Does fat shaming work? New research has the answer

If you somehow think shaming overweight or obese people helps them lose weight, here's a news flash: It doesn't. Here is a round-up of 15 recent research papers by Johanna Younghans that answers the question – does fat shaming work? – by proving why the treatment for obesity can’t adopt a “one size fits all” approach.

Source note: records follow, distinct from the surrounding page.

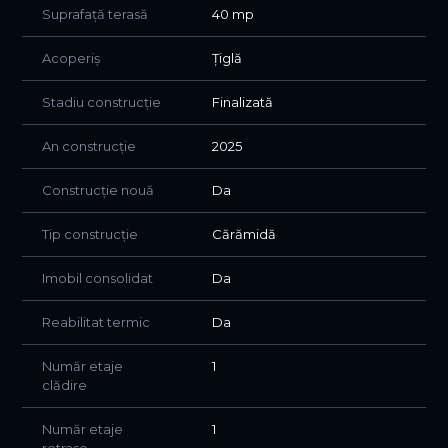
Suprafață terasă
40 mp
Acoperiș
Țiglă
Stadiu construcție
Finalizată
An construcție
2025
Construcție nouă
Da
Tip construcție
Cărămidă
Imobil consolidat
Da
Reabilitat termic
Da
Număr etaje
1
clădire
Număr etaje
1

Johanna Younghans, University of Michigan

What is fat shaming?

Passive or active fat shaming involves the criticism and harassment of overweight or obese people about their weight and/or eating habits to make them feel ashamed. Fat shaming aims to get overweight or obese people to lose weight, exercise more, or eat better.

Lena Suarez-Angelino

1. Low-income communities more likely to face childhood obesity

In answering the question, does fat shaming work, Science is with James Corden. Fat shaming does not work, and it shouldn’t make a comeback, and it definitely won’t solve the obesity epidemic. Through countless published scientific papers, research has continually exposed the complexity of obesity and being overweight, which affects more than 1.9 billion people worldwide. That research has led experts to conclude that fat shaming doesn’t work, and the potential treatment options for obesity must go further than simply prescribing diet and exercise as a cure.


For years, scientists have researched the problem of obesity and fat shaming. Their research has contributed to the mounting evidence of factors that demonstrate obesity is often beyond an individual’s control. Factors such as poverty, health care access, education, genetics, hormones, and chronic illnesses can all play roles in the chronic condition’s development and existence.

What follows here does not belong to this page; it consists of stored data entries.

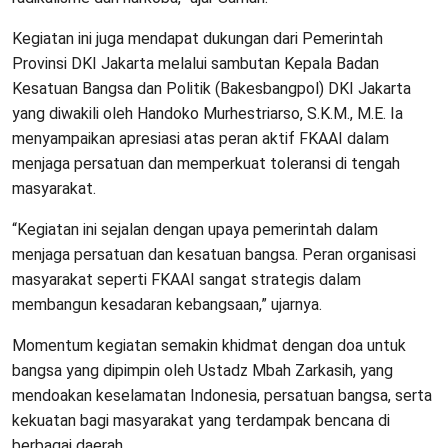
Kegiatan ini juga mendapat dukungan dari Pemerintah
Provinsi DKI Jakarta melalui sambutan Kepala Badan
Kesatuan Bangsa dan Politik (Bakesbangpol) DKI Jakarta
yang diwakili oleh Handoko Murhestriarso, S.K.M., M.E. Ia
menyampaikan apresiasi atas peran aktif FKAAI dalam
menjaga persatuan dan memperkuat toleransi di tengah
masyarakat.
“Kegiatan ini sejalan dengan upaya pemerintah dalam
menjaga persatuan dan kesatuan bangsa. Peran organisasi
masyarakat seperti FKAAI sangat strategis dalam
membangun kesadaran kebangsaan,” ujarnya.
Momentum kegiatan semakin khidmat dengan doa untuk
bangsa yang dipimpin oleh Ustadz Mbah Zarkasih, yang
mendoakan keselamatan Indonesia, persatuan bangsa, serta
kekuatan bagi masyarakat yang terdampak bencana di
berbagai daerah.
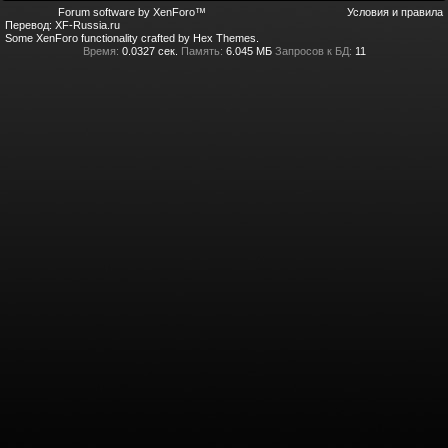
Forum software by XenForo™
Условия и правила
Перевод:
XF-Russia.ru
Some XenForo functionality crafted by
Hex Themes
.
Время:
0.0327 сек.
Память:
6.045 МБ
Запросов к БД:
11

More research and clinical trials are needed to find answers, but while we wait, researchers say that fat shaming does not work. Fat shaming, which has been proven to cause depression and increase the risk of suicide, should never be used to treat obesity.


Below, is a round-up of recent research and articles on obesity that seek to find better solutions to address the issue of obesity,  help those trying to overcome it, and put the question – does fat shaming work – to rest.

Using a model created from data on over 111,000 students, research shows that the higher poverty rates are in an area, the higher the rate of obesity is among children living there. Although obesity rates were higher among African-American and Hispanic kids, the relationship disappeared when factoring in family income, according to the study published in Childhood Obesity.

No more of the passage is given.